Giant oilfield to raise Saudi output
The desert sun is beating down. The temperature is 44 degrees Celsius. And yet there are men working in the baking heat.
Not all that energetically, perhaps, but they are working nonetheless. For them, there is no escaping on board the visiting air-conditioned bus. Instead, simple shelters provide scant, yet welcome, relief.
Welcome to Khurais in the Saudi Arabian desert, 160 kilometres east of the capital Riyadh.
It is described by the national oil company, Saudi Aramco, as the largest oilfield development in the history of the industry, containing 27 billion barrels of oil.
The main site is called a central processing facility that will be able to handle 1.2 million barrels a day of crude oil, from three separate oilfields.
That would be more than 10% of Saudi Arabia’s total oil production capacity.
The project also includes 310 new wells and the improvement of 110 existing ones.

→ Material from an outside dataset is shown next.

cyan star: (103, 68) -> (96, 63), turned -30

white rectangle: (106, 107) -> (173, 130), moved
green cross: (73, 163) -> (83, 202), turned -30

A sea-water treatment plant on the Gulf coast is also being expanded.
It will supply an extra two million barrels a day of water to inject into the ground to maintain the pressure as the oil is extracted
The plan for the whole project involves 4,000 kilometres of piping, and nearly half a million cubic metres of concrete.

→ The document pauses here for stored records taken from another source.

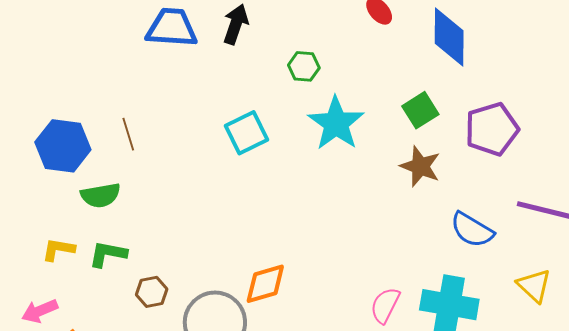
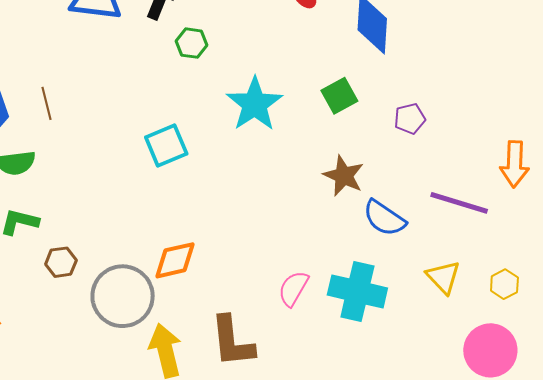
green hexagon: (304, 66) -> (192, 43), moved
purple pentagon: (492, 129) -> (410, 119), size x0.6
cyan square: (246, 133) -> (166, 145), moved
brown star: (420, 166) -> (344, 176), moved

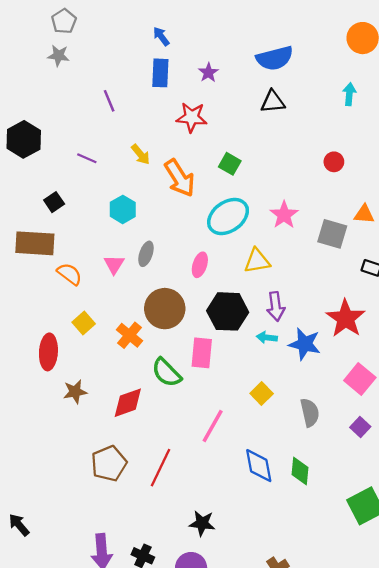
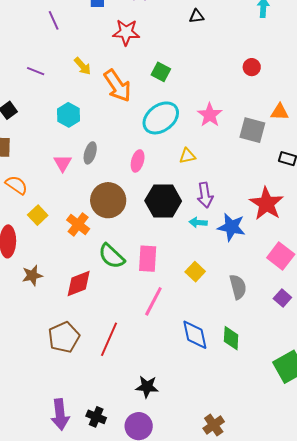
black triangle: (273, 102) -> (197, 16), size x0.7
yellow triangle: (257, 261) -> (187, 156), size x0.7
orange semicircle: (70, 274) -> (16, 185), moved
pink rectangle: (202, 353) -> (148, 259), moved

In total, there are 28,000 people working on the project, although they are not all toiling under the desert sun.
All this comes with a hefty price tag – $10bn (£5bn).

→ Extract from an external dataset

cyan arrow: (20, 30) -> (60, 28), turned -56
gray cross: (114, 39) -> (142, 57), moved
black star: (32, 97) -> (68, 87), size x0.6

The Khurais project is a key element in Saudi Arabia’s $60bn plan to increase its production capacity.
The Kingdom’s aim is to be able to produce 12.5 million barrels a day by the end of next year, though Saudi Arabia generally keeps some spare capacity.
Its current production is about 9.7 million barrels a day.
Outside Saudi Arabia there is not much spare capacity among oil suppliers.
Many analysts say that is one of the key reasons prices are so high – although that is not the prevailing view in Saudi Arabia, where they blame speculators in financial markets.
So it does matter to oil importing countries that Khurais should be ready to pump oil on time in June next year.
Aramco executives say it will be.
On this site in the desert, the central processing facility, construction started in February last year.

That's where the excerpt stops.